### What you are asked to do
Extract all lines in the data that contain the word "change".

### Data
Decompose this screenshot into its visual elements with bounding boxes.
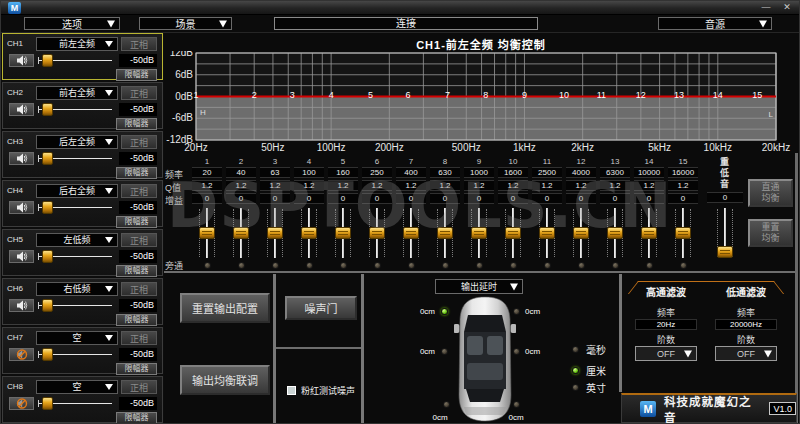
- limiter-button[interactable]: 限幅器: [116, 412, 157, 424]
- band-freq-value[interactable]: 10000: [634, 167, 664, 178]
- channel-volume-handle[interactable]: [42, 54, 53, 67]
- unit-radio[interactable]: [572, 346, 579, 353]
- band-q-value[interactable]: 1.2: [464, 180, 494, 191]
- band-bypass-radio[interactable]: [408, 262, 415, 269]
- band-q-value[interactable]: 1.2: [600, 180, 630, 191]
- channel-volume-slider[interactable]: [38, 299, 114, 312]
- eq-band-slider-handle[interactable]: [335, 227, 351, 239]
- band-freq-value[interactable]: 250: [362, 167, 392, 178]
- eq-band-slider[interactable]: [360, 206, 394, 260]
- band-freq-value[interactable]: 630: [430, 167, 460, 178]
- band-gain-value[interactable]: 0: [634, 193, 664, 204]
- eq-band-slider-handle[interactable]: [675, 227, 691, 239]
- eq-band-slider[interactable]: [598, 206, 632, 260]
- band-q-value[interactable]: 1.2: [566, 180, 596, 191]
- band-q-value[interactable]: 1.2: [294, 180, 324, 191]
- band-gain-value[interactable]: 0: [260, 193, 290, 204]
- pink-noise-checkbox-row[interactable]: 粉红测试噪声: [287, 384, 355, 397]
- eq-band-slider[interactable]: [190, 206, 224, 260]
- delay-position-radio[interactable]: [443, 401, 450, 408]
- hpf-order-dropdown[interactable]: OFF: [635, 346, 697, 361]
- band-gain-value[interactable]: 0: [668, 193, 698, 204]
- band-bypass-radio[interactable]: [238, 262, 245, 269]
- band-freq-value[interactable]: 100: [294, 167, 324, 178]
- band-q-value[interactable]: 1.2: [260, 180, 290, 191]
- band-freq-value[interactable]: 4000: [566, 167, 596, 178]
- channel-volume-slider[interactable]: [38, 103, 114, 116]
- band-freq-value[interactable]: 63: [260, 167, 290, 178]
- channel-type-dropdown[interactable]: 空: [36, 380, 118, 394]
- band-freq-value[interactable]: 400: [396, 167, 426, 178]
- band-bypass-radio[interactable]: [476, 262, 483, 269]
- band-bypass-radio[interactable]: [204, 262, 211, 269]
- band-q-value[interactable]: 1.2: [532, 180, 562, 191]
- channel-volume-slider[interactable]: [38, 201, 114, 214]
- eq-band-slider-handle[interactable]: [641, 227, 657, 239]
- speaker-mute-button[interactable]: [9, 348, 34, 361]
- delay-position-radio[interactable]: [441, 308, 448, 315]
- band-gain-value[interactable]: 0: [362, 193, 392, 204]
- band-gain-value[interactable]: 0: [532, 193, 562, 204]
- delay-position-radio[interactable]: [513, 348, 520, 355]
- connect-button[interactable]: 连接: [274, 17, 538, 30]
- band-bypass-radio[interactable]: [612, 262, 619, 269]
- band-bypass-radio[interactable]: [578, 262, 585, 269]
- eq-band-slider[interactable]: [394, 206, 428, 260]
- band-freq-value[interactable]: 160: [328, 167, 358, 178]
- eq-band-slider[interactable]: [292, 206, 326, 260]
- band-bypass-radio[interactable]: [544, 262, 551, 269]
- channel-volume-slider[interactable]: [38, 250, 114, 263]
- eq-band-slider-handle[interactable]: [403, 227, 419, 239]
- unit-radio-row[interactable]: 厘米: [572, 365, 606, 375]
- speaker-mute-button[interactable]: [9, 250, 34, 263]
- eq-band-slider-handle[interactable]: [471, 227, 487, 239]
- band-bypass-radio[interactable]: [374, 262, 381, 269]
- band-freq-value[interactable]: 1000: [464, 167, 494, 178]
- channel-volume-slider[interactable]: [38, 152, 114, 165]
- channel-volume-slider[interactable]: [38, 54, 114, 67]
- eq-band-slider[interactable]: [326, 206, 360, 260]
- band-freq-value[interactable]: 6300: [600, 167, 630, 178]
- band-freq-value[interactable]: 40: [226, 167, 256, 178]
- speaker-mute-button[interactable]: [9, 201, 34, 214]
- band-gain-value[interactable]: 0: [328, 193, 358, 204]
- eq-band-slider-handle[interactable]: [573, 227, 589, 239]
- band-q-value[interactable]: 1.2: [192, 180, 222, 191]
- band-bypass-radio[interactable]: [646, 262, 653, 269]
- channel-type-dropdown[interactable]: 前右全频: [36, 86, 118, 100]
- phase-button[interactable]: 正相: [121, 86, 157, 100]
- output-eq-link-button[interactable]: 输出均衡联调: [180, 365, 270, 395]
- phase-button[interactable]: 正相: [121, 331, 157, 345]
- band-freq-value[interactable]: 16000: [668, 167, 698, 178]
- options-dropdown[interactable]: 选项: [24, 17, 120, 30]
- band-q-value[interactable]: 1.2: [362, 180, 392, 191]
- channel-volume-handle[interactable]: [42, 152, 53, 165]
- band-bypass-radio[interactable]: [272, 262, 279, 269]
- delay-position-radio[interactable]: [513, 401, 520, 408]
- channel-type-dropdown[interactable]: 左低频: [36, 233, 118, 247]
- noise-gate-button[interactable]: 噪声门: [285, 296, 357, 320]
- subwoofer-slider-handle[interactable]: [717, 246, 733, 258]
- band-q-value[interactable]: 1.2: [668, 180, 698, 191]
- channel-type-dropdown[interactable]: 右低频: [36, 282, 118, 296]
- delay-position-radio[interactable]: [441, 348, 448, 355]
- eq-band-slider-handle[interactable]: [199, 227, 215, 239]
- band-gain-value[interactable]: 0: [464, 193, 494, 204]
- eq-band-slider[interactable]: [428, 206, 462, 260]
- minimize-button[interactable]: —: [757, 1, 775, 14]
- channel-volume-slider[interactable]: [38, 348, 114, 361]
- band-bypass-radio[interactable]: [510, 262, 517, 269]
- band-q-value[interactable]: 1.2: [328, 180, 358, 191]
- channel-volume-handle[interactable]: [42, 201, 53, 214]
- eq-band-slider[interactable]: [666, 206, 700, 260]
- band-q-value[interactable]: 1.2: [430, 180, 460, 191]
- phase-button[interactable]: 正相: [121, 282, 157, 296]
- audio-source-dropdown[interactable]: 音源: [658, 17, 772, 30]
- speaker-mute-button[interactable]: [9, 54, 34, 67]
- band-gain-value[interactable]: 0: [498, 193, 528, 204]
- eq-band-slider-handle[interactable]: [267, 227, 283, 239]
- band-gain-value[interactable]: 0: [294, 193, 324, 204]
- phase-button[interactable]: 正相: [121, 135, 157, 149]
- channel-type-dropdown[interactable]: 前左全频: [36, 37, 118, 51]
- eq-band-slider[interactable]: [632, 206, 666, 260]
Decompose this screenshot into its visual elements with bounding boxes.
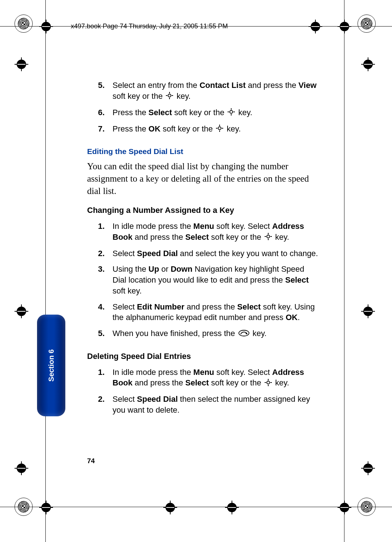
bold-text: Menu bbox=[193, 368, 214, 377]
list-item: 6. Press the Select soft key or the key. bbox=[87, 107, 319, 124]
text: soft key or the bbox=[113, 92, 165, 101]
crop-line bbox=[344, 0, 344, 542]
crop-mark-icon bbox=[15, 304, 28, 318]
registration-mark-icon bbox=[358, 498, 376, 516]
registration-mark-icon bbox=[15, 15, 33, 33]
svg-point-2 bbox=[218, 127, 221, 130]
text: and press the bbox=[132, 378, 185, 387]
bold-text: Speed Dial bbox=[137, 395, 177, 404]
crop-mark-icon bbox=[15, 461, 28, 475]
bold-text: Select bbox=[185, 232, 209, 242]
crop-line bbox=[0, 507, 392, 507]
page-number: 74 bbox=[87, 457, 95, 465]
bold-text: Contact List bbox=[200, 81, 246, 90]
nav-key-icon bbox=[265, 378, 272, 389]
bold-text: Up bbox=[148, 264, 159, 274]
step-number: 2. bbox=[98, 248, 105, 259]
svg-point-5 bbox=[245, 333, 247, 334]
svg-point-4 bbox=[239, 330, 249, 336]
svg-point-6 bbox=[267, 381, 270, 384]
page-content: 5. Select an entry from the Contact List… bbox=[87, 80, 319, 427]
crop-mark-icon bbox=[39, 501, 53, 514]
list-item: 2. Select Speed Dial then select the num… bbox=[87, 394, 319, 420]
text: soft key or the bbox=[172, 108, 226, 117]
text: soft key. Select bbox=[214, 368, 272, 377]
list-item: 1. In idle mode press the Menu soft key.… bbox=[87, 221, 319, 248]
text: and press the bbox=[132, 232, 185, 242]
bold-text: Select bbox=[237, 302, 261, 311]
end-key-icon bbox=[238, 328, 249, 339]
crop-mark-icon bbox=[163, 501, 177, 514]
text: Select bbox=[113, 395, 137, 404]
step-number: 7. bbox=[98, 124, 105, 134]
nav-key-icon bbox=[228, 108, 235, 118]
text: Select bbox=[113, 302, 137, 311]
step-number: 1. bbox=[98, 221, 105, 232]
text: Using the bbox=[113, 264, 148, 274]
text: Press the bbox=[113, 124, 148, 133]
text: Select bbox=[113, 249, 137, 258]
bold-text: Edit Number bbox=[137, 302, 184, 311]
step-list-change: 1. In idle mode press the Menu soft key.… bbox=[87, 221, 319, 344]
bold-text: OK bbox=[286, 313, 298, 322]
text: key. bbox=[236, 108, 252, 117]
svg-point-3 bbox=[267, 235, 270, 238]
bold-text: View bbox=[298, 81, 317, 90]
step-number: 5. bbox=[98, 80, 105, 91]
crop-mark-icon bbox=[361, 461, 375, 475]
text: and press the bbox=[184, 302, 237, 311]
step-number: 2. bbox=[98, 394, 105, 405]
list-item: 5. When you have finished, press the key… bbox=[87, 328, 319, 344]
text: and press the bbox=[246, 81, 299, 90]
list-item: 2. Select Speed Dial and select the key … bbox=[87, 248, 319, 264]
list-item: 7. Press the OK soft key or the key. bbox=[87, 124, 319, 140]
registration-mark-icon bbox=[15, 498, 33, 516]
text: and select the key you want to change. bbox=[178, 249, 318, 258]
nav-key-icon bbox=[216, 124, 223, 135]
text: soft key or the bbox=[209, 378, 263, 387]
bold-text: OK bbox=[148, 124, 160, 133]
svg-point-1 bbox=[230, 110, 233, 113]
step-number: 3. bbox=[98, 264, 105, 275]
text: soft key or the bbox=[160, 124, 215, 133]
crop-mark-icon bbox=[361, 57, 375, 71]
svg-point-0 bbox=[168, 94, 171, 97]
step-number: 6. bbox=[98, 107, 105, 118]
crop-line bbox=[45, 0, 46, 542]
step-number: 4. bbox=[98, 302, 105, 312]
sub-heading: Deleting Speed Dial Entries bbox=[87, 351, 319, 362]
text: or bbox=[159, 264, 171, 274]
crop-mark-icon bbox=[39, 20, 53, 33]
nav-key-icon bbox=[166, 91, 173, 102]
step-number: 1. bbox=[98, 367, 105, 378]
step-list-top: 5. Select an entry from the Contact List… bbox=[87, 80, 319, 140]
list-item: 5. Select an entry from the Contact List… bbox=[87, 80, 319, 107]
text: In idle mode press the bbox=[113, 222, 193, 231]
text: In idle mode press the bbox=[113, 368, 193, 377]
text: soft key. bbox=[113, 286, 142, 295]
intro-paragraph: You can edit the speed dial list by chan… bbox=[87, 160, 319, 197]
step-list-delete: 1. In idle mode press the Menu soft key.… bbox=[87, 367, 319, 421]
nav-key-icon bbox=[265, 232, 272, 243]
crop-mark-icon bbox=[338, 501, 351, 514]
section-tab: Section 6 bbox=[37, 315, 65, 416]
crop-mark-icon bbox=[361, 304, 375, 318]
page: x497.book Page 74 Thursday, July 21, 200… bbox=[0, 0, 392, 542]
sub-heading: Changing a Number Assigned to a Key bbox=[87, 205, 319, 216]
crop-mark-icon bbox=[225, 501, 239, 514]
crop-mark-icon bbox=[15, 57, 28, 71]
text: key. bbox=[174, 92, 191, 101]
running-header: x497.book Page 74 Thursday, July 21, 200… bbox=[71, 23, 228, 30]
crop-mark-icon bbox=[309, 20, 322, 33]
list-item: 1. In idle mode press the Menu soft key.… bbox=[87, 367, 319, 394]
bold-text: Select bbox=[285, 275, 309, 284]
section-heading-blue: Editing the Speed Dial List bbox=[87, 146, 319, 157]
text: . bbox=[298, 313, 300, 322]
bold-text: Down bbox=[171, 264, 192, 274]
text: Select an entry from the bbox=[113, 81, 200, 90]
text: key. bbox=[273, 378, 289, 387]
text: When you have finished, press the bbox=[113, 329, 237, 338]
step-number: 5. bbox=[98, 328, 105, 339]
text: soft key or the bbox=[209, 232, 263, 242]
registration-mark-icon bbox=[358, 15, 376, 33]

### Output of the exercise
step-list-change: 1. In idle mode press the Menu soft key.… bbox=[87, 221, 319, 344]
text: and select the key you want to change. bbox=[178, 249, 318, 258]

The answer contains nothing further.